Vehicle financers will be affected by borrowers’ declining fleet utilisation and cash flows: Ind-Ra

Vehicle finance

Increased fuel costs would lower borrowers’ ability to service debt, hence a drop in collection efficiency would have a significant impact on car financers’ asset quality.

Vehicle financers’ collection efficiency may drop by 5-7 percent in the first half of this month as the second Covid-19 wave dampens economic activity in India. According to India Ratings, this hit would come on top of a comparable drop in April 2021 compared to March 2021.

Because borrowers are dealing with reduced capacity utilisation, the drop in collection efficiency will have a significant impact on vehicle financers’ asset quality. Increased operational costs as a result of rising gasoline prices, reducing borrowers’ capacity to service debt.

From demonetisation to the rollout of the goods and services tax, increased system capacity through the change of axle rules, and now these ongoing pandemic waves, the business has encountered numerous obstacles.

Multiple measures were taken to mitigate the impact of the initial covid wave, including a regulatory moratorium, loan restructuring, and supplementary money under the emergency credit line guarantee programme. The strong recovery in pent-up demand, which fueled hope about a faster-than-expected return to normalcy, also aided in mitigating negative effects.
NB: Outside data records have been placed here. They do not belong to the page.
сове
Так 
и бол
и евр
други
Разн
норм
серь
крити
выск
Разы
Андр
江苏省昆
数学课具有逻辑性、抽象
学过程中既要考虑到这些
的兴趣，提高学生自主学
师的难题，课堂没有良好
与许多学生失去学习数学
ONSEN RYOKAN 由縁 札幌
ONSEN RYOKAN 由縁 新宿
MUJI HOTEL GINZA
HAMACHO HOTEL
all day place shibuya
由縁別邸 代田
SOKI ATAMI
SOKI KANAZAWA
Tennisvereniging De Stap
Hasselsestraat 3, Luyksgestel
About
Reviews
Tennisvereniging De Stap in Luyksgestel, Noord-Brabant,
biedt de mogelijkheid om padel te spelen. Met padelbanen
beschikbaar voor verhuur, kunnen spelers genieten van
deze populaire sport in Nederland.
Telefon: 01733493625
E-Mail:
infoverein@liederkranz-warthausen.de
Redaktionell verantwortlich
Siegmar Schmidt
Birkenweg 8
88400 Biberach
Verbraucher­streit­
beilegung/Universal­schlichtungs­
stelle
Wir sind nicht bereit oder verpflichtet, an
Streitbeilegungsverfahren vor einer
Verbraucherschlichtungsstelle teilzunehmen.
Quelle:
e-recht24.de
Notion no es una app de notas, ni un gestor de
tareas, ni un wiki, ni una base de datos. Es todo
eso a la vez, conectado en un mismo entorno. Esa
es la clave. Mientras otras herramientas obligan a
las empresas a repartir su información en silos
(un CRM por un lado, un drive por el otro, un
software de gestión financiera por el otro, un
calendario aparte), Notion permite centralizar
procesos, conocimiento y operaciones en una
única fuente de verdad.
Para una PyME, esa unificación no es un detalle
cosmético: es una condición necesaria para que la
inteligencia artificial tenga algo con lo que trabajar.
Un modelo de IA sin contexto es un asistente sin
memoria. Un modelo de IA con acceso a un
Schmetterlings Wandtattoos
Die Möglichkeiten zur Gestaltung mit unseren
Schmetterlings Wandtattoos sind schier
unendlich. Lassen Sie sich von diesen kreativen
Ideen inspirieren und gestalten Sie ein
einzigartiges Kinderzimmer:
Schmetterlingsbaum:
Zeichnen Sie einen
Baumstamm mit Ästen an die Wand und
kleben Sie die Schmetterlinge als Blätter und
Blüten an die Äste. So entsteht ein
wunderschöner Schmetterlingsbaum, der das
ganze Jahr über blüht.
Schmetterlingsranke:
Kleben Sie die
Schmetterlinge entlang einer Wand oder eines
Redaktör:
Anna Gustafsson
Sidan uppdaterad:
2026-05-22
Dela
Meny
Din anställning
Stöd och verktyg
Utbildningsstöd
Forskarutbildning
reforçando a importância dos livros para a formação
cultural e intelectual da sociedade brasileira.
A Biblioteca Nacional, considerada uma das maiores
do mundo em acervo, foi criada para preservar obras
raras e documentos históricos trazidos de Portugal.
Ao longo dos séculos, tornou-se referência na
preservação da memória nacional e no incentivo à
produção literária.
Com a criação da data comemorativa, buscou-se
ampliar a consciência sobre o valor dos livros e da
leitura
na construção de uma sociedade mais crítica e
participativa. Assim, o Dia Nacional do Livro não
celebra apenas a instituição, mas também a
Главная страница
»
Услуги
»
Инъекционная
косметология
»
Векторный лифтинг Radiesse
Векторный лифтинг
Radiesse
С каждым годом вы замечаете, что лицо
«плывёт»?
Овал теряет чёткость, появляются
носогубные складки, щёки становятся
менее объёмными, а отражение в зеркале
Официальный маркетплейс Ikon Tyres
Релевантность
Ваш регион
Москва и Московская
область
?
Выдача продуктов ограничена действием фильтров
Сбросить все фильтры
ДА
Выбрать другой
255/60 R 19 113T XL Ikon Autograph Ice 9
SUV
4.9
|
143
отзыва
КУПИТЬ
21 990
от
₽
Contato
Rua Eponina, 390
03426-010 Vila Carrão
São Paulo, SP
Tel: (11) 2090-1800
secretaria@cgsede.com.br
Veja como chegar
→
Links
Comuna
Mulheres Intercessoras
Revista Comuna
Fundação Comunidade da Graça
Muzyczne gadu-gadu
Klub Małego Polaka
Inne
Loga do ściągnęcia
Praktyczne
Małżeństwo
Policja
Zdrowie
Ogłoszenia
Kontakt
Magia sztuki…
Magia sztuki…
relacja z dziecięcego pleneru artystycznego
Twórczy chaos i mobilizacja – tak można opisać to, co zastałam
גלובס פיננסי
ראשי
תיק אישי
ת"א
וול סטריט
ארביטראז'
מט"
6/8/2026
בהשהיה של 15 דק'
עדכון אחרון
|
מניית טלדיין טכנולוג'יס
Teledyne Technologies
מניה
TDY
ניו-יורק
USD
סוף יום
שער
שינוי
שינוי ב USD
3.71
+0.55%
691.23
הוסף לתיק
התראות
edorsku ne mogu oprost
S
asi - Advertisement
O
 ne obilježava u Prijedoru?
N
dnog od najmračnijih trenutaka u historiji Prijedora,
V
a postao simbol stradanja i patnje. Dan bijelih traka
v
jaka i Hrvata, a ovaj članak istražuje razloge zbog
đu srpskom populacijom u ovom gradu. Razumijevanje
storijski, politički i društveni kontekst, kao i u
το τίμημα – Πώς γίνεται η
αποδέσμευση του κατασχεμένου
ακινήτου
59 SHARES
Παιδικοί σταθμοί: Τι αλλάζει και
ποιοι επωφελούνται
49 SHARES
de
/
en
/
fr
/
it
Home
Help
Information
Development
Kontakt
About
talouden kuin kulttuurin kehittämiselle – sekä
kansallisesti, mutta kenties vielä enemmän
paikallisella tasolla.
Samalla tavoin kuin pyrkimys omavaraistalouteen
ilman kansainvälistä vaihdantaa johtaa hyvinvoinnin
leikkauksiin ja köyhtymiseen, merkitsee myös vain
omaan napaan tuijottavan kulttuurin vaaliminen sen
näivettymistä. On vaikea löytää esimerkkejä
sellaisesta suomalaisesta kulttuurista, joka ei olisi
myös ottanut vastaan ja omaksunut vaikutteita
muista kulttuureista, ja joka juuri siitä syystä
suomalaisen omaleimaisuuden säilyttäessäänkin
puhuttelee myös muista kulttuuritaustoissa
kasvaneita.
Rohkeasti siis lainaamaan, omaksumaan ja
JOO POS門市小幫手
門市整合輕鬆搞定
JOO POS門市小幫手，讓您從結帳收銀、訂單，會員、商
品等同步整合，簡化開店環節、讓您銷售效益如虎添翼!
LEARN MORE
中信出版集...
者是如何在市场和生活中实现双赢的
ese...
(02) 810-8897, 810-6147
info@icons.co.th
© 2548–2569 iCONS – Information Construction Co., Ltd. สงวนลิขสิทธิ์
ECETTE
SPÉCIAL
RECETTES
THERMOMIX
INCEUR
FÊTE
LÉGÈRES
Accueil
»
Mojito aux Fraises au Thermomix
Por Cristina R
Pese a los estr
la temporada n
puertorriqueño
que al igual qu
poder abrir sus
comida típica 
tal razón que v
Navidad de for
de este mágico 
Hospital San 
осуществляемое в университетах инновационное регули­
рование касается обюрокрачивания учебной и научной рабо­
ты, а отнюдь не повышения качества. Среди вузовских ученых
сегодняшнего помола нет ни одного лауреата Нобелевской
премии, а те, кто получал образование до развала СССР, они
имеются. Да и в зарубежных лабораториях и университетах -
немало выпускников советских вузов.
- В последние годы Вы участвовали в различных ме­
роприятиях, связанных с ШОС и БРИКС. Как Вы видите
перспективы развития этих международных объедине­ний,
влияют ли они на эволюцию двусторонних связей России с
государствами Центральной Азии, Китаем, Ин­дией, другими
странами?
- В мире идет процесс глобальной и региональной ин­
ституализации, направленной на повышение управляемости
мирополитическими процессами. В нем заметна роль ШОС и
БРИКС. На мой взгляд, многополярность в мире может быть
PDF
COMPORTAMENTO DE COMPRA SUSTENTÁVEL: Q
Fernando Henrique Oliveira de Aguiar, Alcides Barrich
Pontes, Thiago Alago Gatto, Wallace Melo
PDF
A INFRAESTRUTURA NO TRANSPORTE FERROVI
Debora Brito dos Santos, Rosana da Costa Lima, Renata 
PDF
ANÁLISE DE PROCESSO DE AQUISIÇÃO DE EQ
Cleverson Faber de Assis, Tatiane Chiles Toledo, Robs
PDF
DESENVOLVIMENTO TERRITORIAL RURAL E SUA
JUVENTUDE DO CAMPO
From demonetisation to the rollout of the goods and services tax, increased system capacity through the change of axle rules, and now these ongoing pandemic waves, the business has encountered numerous obstacles.

Excess capacity had an offsetting effect on freight contract renewals or market freight prices, all of which impacted borrowers’ cash flows, due to reduced borrowers’ savings and higher operating costs due to fuel inflation.

Early demand indicators, such as the E-way bill and diesel use, are indicating that asset inflation is slowing (rising raw material prices likes steel and cement). It would have an effect on demand offtake and, as a result, load availability. As a result, borrowers’ cash flows in FY22 will be moderated by both demand and rising operating costs.

There are developing trends among vehicle financers to increase loan tenures in order to decrease borrowers’ servicing burdens, but this could result in an increase in loss due to collateral defaults, according to the report.